Now, I'm not assuming fat people are stupider or lazier or less sexy or of less worth as human beings. However, what they do have in common is that they weigh more. Ignore for a moment the studies that say that weighing more contributes to heart disease, diabetes, cancer and all that. People argue with all of those, and it's true that weighing too little can also strain some body systems. As an engineer and an athlete (more or less) I tend to look at things from a functional viewpoint. If I'm fat, I have more weight to haul around. That's OK if it's tissue that helps do the hauling (i.e. muscle) but not otherwise. More weight per muscle amount means more to haul over distance when you're walking or runing or cycling or rowing, and it means a lot more impact on land. Force on joints is mass times acceleration.

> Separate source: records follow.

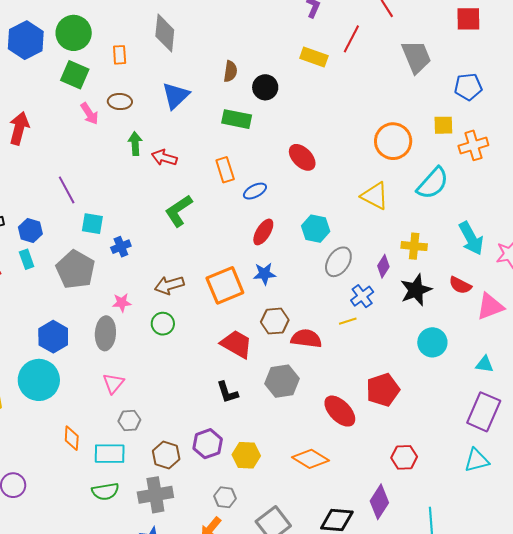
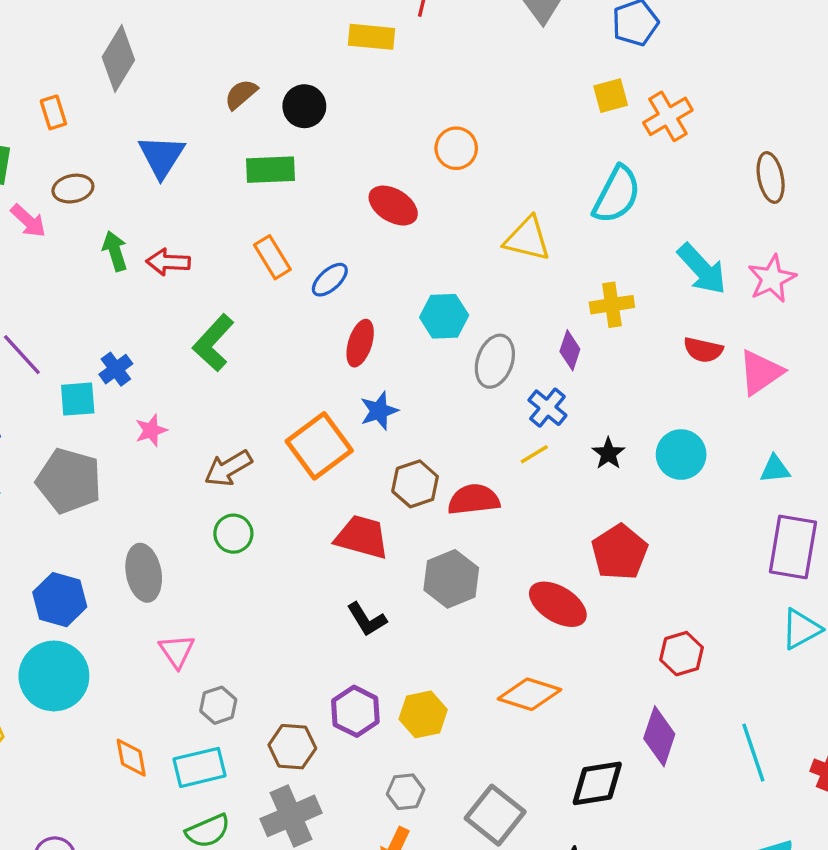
gray diamond: (165, 33) -> (118, 58), turned 39
brown semicircle: (230, 71) -> (241, 94), turned -125
orange circle: (393, 141) -> (456, 148), moved, size x0.7
blue cross: (121, 247) -> (116, 369), moved
black star: (416, 290) -> (608, 453), moved, size x0.6
pink star: (122, 303) -> (151, 430), moved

Further, it's an impact force, so the time in question is very small - F = m * dv/dt. dv is the change in velocity - when I walk, my leg goes from whatever speed it's moving at to zero in a fraction of a section, so it's a noticeable change in velocity divided by a very small change in time. It's a lot of force on leg and feet joints, is what I'm saying. Also, if you're fat, you are bigger. There's more tissue to keep oxygenated, so your heart and lungs have to do more work for the same level of activity. Therefore, fat people are likely not to be able to do as much stuff, or to have the stuff they do take a bigger toll of their body. This is why I tend to think it's a bad thing that so many people are fat in the US.

On the other hand, some fat is needed to provide energy to keep the body running and to provide a little padding on the sharp edges. A little reserve seems to help the immunity system, as well - when my weight was too low (the summer I was a camp counselor, some parts of college) I got sick a lot more. This is why overcompensating with strenuous diet or excessive exercise is also bad.

Finally, that 77% weight percentile I mentioned yesterday is by age and height, so it takes by the droopiness of age and my height into account. If it weren't by height, I would expect to have an even lower percentile just because I'm short. If I thought most other American women worked out, I could figure that many of the ones who are heavier are just more muscular. In fact, it's almost certainly true that some of them are in this category, but from general observations, probably not most.

In my specific case, extra weight gained has to be hauled along in a race. It slows me down. Also, I have flat feet and weak knees, so I don't want to increase the imapct on them. I don't plan ever to be a runner, but I have a lot of sightseeing left to do, and walking is a good way to do it. I want my clothes to continue to fit so I don't have to spend lots of money on new ones. I need to retain enough fat to supply energy for long or strenuous workouts and so I get sick less often. I need to be able to work out a lot both for the feeling that I can do anything I want, physically - lift heavy things ro go on for long distances or run fast when I want to - and also because it seems to help a lot with the IBS. I know my operating parameters, is what I'm saying.